The Art of Sleeping Alone by Sophie Fontanel

The Art of Sleeping Alone by Sophie Fontanel

Author:Sophie Fontanel
Language: eng
Format: epub
Publisher: Scribner


One December 25, I was reading Antoine de Saint-Exupéry’s Night Flight in the emergency room of the Hôpital Cochin. I’d stepped on a pin, the tip of which had broken off in my foot, and they were going to remove it. I was waiting, and about halfway through the book. The orthopedist had come into my cubicle with two female students; he had verified the position of the foreign body on the X-ray and had checked the instruments laid out on the medical instrument cart. After slipping on his surgical gloves, he’d been summoned to a more serious case. He’d asked where I would put my pain on a scale of one to ten. I’d said two, not wanting to be a burden.

The cubicle door was open. Out in the corridor, worried people were searching for other worried people. They’d ask who I was. They’d go away disappointed. A male practical nurse wearing a Santa Claus cap tried to escort a street bum back to the reception desk, telling him, “No, I can’t possibly give you any ninety-proof alcohol. No, not even a swallow, old boy.” He had his hand flat against the bum’s back, and with each step they took, the little bell on the cap jingled. A woman with a bandaged head, lying on a stretcher next to a wall, had just been brought in and wanted some water. A hospital attendant, a young woman from Martinique, kept telling her that a doctor would have to decide. The woman would reply that she was a patient.
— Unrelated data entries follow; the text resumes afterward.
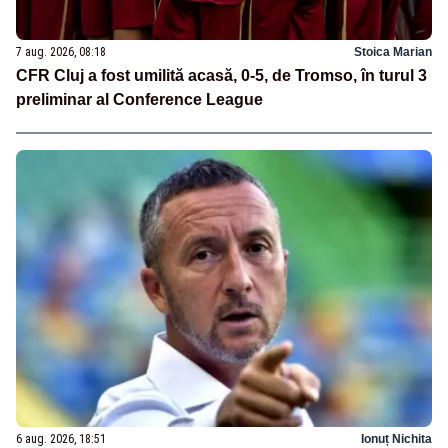
7 aug. 2026, 08:18
Stoica Marian
CFR Cluj a fost umilită acasă, 0-5, de Tromso, în turul 3
preliminar al Conference League
6 aug. 2026, 18:51
Ionuț Nichita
The attendant would answer that patients had to be patient and that that was how you could tell they were patients. A man farther off was screaming. Perhaps the orthopedist was doing something to him before taking care of me.

In Night Flight, the pilot, Fabien, is exhausted from battling a storm. The shifting winds keep his hands clenched on the stick. Where the weather report had predicted smooth flying, he sees nothing but roiling sky with no horizon. The copilot keeps asking if they’re in trouble. They’ve lost radio contact with the control tower. Fabien is surrounded by difficulties. The clouds are massing together. Fabien has never wanted to plunge into the darkness; he’s tough, but he’s at the end of his tether. Through a sudden gap in the clouds he catches a glimpse of starry sky and tells himself he can make it through. And he climbs. He flies higher, up over the clouds.

Late that night, the orthopedist and the two students appear again: it’s my turn. One of the young women notices Night Flight : “I read it in school.” I say, explaining that I’ve just finished it, that it was marvelous: “The pilot escapes from the storm.” She corrects me: “Yes, but he dies.” Me: “Oh really? He dies?” I hadn’t realized. Her: “Yes, of course, he hasn’t enough fuel left to get down.” The orthopedist isn’t happy with the necrosis where the needle went in. My body is fighting to expel a foreign body.